### Problem statement
Look for "pizza" in the listing below. Gather each line that contains it.

····················

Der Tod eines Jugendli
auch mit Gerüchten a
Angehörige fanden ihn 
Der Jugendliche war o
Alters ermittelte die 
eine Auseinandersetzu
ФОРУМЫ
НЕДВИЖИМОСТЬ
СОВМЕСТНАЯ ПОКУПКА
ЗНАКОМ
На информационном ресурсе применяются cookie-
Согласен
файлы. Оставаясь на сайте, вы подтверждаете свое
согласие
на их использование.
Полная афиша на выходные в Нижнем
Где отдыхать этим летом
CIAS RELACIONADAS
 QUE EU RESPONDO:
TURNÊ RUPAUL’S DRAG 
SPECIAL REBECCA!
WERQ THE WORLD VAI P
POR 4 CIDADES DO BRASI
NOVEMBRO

····················

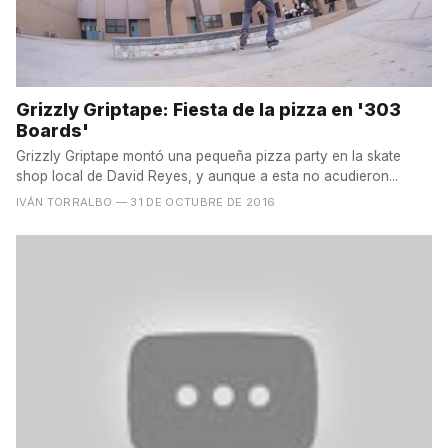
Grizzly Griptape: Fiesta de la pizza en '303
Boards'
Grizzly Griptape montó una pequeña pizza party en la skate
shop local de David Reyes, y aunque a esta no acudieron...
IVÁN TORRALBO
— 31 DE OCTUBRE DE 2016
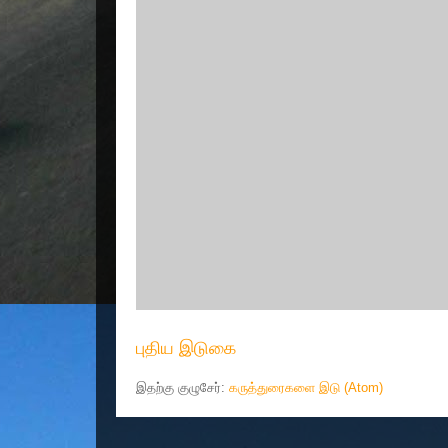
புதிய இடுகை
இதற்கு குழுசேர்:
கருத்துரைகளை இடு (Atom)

····················

### Response
Grizzly Griptape: Fiesta de la pizza en '303
Grizzly Griptape montó una pequeña pizza party en la skate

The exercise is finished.